**TASK INSTRUCTIONS**
Report each line of the records below that uses the word "Kaufen".
___ DATA TO USE ___
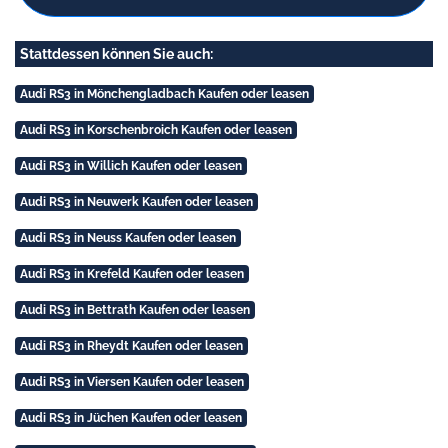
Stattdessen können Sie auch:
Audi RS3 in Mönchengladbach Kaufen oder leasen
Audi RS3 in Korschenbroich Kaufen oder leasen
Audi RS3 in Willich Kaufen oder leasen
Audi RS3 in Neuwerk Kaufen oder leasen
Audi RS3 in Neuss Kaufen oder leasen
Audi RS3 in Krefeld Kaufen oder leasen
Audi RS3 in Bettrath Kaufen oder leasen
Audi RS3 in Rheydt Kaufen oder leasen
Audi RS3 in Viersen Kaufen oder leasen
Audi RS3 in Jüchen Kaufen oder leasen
___
___ DATA TO USE ___
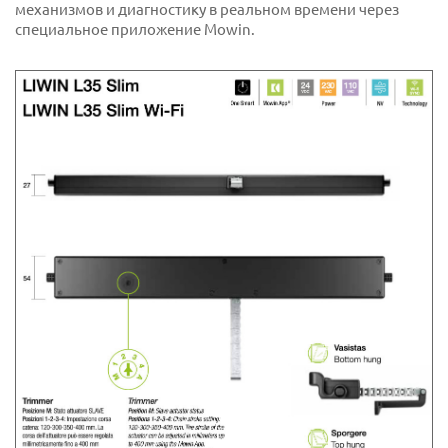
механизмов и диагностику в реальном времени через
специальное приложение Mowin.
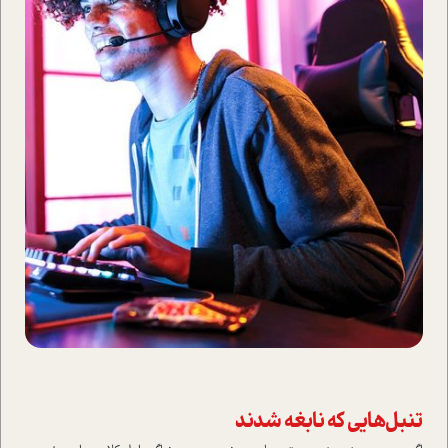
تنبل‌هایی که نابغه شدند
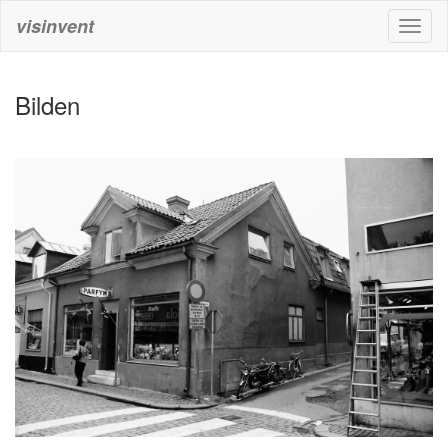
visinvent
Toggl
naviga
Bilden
___
___ DATA TO USE ___
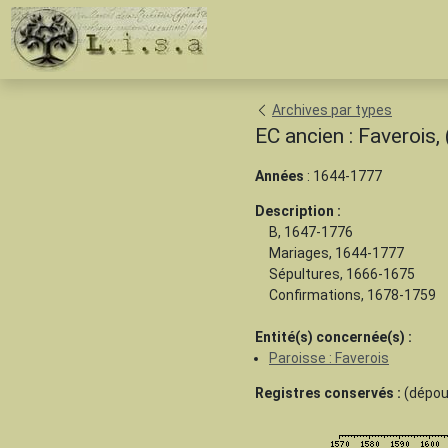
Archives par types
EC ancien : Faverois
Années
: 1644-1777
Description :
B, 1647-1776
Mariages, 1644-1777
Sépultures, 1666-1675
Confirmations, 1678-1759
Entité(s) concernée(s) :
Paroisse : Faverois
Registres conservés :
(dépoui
___
**WRITTEN SOLUTION**
Audi RS3 in Mönchengladbach Kaufen oder leasen
Audi RS3 in Korschenbroich Kaufen oder leasen
Audi RS3 in Willich Kaufen oder leasen
Audi RS3 in Neuwerk Kaufen oder leasen
Audi RS3 in Neuss Kaufen oder leasen
Audi RS3 in Krefeld Kaufen oder leasen
Audi RS3 in Bettrath Kaufen oder leasen
Audi RS3 in Rheydt Kaufen oder leasen
Audi RS3 in Viersen Kaufen oder leasen
Audi RS3 in Jüchen Kaufen oder leasen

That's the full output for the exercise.